Re: [Maria-developers] MDEV-11343 LOAD DATA INFILE fails to load data with an escape character followed by a multi-byte character

28 Nov 2016

Hi, Alexander!

On Nov 25, Alexander Barkov wrote:
...
commit 3b2701d33630857908d236686ad3df18b5ffddc6
Author: Alexander Barkov <bar@mariadb.org>
Date:   Fri Nov 25 17:16:30 2016 +0400
MDEV-11343 LOAD DATA INFILE fails to load data with an escape character followed by a multi-byte character
Partially backporting MDEV-9874 from 10.2 to 10.0
READ_INFO::read_field() raised the ER_INVALID_CHARACTER_STRING error
    when reading an escape character followed by a multi-byte character.
Raising wellformedness errors in READ_INFO::read_field() was wrong,
    because the main goal of READ_INFO::read_field() is to *unescape* the
    data which was presumably escaped using mysql_real_escape_string(),
    using the same character set with the one specified in
    "LOAD DATA INFILE ... CHARACTER SET ..." (or assumed by default).
During LOAD DATA, multi-byte characters are not always scanned as a single
    entity! In case of escaped data, parts of a multi-byte character can be
    scanned on different loop iterations. So the old code erroneously tested
    welformedness in the middle of a multi-byte character.
Moreover, the data after unescaping can go into a BLOB field, not a text field.
    Wellformedness tests are meaningless in this case.
Ater this patch, wellformedness is only checked later, during
    Field::store(str,length,cs) time. The loop that scans bytes only
    makes sure to revert the changes made by mysql_real_escape_string().
Note, in some cases users can supply data which did not really go through
    mysql_real_escape_string() and was escaped by some other means,
    or was not escaped at all. The file reported in this MDEV contains
    the string "\ä", which is an example of such improperly escaped data, as
    - either there should be two backslashes:   "\\ä"
    - or there should be no backslashes at all: "ä"
    mysql_real_escape_string() could not generate "\ä".
good comment, thanks
...

diff --git a/sql/sql_load.cc b/sql/sql_load.cc
index af4b251..6a473ce 100644
--- a/sql/sql_load.cc
+++ b/sql/sql_load.cc
@@ -79,6 +79,81 @@ class READ_INFO {
   NET *io_net;
   int level; /* for load xml */
+
+#if MYSQL_VERSION_ID >= 100200
+#error This 10.0 and 10.1 specific fix should be removed in 10.2.
+#error Fix read_mbtail() to use my_charlen() instead of my_charlen_tmp()
I don't quite undrestand that.
Should the compete patch be removed when merging with 10.2? Or only
my_charlen_tmp be replaced with my_charlen ?

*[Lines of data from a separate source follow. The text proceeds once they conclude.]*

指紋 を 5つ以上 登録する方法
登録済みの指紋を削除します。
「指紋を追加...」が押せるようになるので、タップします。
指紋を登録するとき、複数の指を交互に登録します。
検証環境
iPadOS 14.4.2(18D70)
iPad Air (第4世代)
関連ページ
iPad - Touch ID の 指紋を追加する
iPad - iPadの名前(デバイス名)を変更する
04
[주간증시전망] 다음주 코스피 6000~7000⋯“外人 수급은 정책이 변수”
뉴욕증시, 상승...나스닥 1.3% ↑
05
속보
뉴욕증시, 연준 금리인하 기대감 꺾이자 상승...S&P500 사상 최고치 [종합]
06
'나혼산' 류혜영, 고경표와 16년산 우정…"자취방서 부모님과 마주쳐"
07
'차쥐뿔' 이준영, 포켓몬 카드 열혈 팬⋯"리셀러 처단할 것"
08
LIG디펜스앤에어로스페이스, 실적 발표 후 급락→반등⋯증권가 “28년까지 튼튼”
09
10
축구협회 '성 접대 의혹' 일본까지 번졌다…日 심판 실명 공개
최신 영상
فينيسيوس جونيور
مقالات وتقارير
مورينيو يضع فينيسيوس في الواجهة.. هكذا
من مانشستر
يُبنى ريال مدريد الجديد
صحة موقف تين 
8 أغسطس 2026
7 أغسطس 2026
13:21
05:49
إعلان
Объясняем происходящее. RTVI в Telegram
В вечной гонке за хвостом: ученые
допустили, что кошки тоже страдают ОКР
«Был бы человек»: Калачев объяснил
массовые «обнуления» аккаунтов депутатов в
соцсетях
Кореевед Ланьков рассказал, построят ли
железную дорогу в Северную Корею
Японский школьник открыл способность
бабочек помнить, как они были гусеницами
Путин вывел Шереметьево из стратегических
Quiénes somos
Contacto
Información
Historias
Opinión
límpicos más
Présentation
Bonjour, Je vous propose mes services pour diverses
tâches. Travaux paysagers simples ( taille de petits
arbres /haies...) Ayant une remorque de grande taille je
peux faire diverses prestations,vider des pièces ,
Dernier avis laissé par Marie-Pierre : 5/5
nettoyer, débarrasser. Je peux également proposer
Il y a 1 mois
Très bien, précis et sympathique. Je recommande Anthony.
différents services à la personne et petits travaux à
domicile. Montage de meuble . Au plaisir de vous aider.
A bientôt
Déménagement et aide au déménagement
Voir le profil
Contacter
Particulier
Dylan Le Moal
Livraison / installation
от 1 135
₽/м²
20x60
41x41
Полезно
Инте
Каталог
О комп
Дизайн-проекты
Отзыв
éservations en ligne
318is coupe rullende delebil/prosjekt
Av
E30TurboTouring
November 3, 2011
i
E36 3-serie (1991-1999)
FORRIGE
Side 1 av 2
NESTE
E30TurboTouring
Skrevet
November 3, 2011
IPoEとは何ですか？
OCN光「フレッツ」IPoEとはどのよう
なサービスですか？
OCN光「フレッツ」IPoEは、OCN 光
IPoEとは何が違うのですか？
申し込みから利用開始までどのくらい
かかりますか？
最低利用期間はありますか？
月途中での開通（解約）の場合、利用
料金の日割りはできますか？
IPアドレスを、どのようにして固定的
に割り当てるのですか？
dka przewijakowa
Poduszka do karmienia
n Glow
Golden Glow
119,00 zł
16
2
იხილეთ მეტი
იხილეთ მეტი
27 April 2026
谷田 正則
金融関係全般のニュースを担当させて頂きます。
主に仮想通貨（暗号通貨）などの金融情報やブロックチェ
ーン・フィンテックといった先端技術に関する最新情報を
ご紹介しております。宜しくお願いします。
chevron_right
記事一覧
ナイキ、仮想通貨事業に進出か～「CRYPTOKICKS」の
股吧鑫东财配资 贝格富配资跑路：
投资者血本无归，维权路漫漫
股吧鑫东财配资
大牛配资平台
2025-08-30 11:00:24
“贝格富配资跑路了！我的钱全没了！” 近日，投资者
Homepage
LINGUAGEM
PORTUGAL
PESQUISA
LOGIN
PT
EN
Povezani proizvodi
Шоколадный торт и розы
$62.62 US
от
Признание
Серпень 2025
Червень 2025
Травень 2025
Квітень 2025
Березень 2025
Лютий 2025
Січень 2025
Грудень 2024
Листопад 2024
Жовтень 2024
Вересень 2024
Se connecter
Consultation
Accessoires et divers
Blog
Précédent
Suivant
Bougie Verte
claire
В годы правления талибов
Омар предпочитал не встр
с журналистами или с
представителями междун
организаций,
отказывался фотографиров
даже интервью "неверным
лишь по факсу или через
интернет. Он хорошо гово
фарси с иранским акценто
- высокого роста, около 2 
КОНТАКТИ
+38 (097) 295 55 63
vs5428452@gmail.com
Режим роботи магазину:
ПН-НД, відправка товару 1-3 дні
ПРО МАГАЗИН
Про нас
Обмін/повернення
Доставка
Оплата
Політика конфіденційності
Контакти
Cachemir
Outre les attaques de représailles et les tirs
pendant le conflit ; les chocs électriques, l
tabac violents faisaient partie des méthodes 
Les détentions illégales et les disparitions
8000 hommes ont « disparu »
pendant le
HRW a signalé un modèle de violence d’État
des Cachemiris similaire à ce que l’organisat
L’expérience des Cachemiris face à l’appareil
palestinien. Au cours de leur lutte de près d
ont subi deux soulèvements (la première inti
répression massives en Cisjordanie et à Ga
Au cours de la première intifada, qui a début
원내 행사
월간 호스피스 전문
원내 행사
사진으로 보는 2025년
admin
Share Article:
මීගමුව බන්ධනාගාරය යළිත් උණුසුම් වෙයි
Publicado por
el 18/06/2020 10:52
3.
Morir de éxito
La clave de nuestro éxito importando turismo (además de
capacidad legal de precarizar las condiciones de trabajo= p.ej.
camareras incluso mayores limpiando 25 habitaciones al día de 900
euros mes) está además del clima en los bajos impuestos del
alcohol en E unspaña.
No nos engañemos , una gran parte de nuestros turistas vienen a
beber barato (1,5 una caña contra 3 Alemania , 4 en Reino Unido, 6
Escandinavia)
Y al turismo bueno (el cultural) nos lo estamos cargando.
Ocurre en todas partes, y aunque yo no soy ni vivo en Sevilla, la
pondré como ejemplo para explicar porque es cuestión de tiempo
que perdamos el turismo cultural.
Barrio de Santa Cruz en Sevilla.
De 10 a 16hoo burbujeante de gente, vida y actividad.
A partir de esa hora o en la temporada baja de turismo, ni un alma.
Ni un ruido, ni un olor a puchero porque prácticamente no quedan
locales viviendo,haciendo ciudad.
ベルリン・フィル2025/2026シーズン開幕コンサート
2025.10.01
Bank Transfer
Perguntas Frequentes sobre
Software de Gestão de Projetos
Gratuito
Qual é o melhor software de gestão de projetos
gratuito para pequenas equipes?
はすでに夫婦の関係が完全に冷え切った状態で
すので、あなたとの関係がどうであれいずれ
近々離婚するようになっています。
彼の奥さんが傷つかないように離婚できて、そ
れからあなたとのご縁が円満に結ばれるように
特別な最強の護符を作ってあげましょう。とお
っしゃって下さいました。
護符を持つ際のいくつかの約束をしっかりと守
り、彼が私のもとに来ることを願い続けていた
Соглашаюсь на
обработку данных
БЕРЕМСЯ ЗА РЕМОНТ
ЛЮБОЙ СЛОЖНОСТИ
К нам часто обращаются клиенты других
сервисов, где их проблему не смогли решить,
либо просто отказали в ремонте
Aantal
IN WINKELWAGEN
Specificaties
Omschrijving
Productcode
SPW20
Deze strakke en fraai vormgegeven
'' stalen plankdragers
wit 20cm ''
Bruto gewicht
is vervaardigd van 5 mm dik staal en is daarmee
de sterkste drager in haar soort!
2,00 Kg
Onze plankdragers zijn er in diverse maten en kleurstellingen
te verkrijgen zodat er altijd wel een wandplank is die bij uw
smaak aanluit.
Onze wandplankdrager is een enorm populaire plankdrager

10.2 already has read_mbtail() that uses my_charlen(), so it seems as if
the whole patch should be null-merged into 10.2.
But then, why didn't you put the whole new read_mbtail() under #else?
...
+#else
+  int my_charlen_tmp(CHARSET_INFO *cs, const char *str, const char *end)
+  {
+    my_wc_t wc;
+    return cs->cset->mb_wc(cs, &wc, (const uchar *) str, (const uchar *) end);
+  }
+#endif
+
+  /**
+    Read a tail of a multi-byte character.
+    The first byte of the character is assumed to be already
+    read from the file and appended to "str".
+
+    @returns  true  - if EOF happened unexpectedly
+    @returns  false - no EOF happened: found a good multi-byte character,
+                                       or a bad byte sequence
+
+    Note:
+    The return value depends only on EOF:
+    - read_mbtail() returns "false" is a good character was read, but also
+    - read_mbtail() returns "false" if an incomplete byte sequence was found
+      and no EOF happened.
+
+    For example, suppose we have an ujis file with bytes 0x8FA10A, where:
+    - 0x8FA1 is an incomplete prefix of a 3-byte character
+      (it should be [8F][A1-FE][A1-FE] to make a full 3-byte character)
+    - 0x0A is a line demiliter
+    This file has some broken data, the trailing [A1-FE] is missing.
+
+    In this example it works as follows:
+    - 0x8F is read from the file and put into "data" before the call
+      for read_mbtail()
+    - 0xA1 is read from the file and put into "data" by read_mbtail()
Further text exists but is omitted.